----- Source material
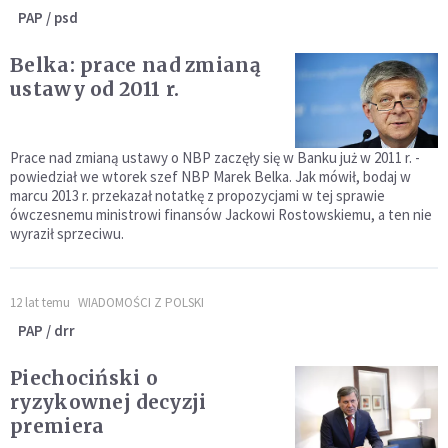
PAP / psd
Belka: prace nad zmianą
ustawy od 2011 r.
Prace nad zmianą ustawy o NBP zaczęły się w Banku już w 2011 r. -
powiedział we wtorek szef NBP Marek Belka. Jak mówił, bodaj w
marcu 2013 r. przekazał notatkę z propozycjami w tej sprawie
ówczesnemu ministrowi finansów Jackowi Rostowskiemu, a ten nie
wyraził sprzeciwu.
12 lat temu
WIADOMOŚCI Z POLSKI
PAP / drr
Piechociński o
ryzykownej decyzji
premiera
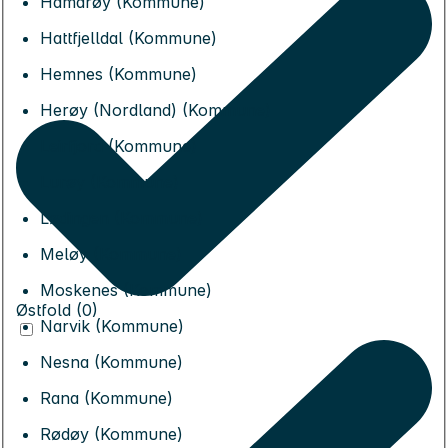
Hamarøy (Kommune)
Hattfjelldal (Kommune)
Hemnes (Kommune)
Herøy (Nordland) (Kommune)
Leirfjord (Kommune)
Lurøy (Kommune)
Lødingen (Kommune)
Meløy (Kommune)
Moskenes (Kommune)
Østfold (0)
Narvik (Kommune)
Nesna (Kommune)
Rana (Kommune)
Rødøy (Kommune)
----------
**Your goal**. Reproduce the material above exactly, first line through the line that contains "Herøy (Nordland) (Kommune)", minus the pictures.

**The answer**.
PAP / psd
Belka: prace nad zmianą
ustawy od 2011 r.
Prace nad zmianą ustawy o NBP zaczęły się w Banku już w 2011 r. -
powiedział we wtorek szef NBP Marek Belka. Jak mówił, bodaj w
marcu 2013 r. przekazał notatkę z propozycjami w tej sprawie
ówczesnemu ministrowi finansów Jackowi Rostowskiemu, a ten nie
wyraził sprzeciwu.
12 lat temu
WIADOMOŚCI Z POLSKI
PAP / drr
Piechociński o
ryzykownej decyzji
premiera
Hamarøy (Kommune)
Hattfjelldal (Kommune)
Hemnes (Kommune)
Herøy (Nordland) (Kommune)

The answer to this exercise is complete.